-- WORK ITEM --
Please give the records below again in full, exactly, with the images left out.
%%
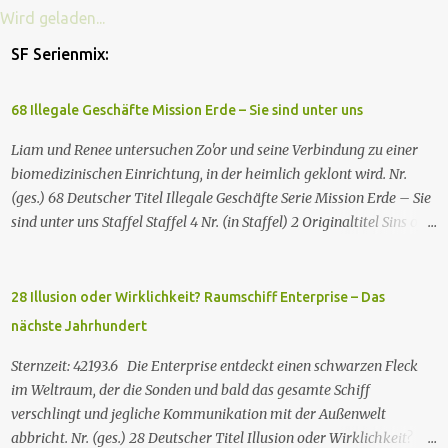
Wird geladen...
SF Serienmix:
68 Illegale Geschäfte Mission Erde – Sie sind unter uns
Liam und Renee untersuchen Zo'or und seine Verbindung zu einer
biomedizinischen Einrichtung, in der heimlich geklont wird. Nr.
(ges.) 68 Deutscher Titel Illegale Geschäfte Serie Mission Erde – Sie
sind unter uns Staffel Staffel 4 Nr. (in Staffel) 2 Original­titel Sins of
the Father Regie Will Dixon Drehbuch Robin Bernheim Erstaus­
strahlung USA 9. Okt. 2000 Deutsch­sprachige Erstaus­strahlung (D)
25. Sep. 2001 Es kommt eine außerirdische Rasse, die Taelons oder
28 Illusion oder Wirklichkeit? Raumschiff Enterprise – Das
Gefährten genannt wird, auf die Erde. Sie bieten den Menschen auf
nächste Jahrhundert
der Erde Technologien an, mit denen sie Krankheiten und
Hungersnöte eindämmen, Umweltprobleme lösen und Konflikte
Sternzeit: 42193.6 Die Enterprise entdeckt einen schwarzen Fleck
beenden können. Im Gegenzug verlangen sie, dass man sie auf der
im Weltraum, der die Sonden und bald das gesamte Schiff
Erde leben lässt. Doch eine Gruppe von Erdlingen, die an der
verschlingt und jegliche Kommunikation mit der Außenwelt
Freundlichkeit der Taelons zweifelt, organisiert eine
abbricht. Nr. (ges.) 28 Deutscher Titel Illusion oder Wirklichkeit?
%%
-- SOLUTION --
Wird geladen...
SF Serienmix:
68 Illegale Geschäfte Mission Erde – Sie sind unter uns
Liam und Renee untersuchen Zo'or und seine Verbindung zu einer
biomedizinischen Einrichtung, in der heimlich geklont wird. Nr.
(ges.) 68 Deutscher Titel Illegale Geschäfte Serie Mission Erde – Sie
sind unter uns Staffel Staffel 4 Nr. (in Staffel) 2 Original­titel Sins of
the Father Regie Will Dixon Drehbuch Robin Bernheim Erstaus­
strahlung USA 9. Okt. 2000 Deutsch­sprachige Erstaus­strahlung (D)
25. Sep. 2001 Es kommt eine außerirdische Rasse, die Taelons oder
28 Illusion oder Wirklichkeit? Raumschiff Enterprise – Das
Gefährten genannt wird, auf die Erde. Sie bieten den Menschen auf
nächste Jahrhundert
der Erde Technologien an, mit denen sie Krankheiten und
Hungersnöte eindämmen, Umweltprobleme lösen und Konflikte
Sternzeit: 42193.6 Die Enterprise entdeckt einen schwarzen Fleck
beenden können. Im Gegenzug verlangen sie, dass man sie auf der
im Weltraum, der die Sonden und bald das gesamte Schiff
Erde leben lässt. Doch eine Gruppe von Erdlingen, die an der
verschlingt und jegliche Kommunikation mit der Außenwelt
Freundlichkeit der Taelons zweifelt, organisiert eine
abbricht. Nr. (ges.) 28 Deutscher Titel Illusion oder Wirklichkeit?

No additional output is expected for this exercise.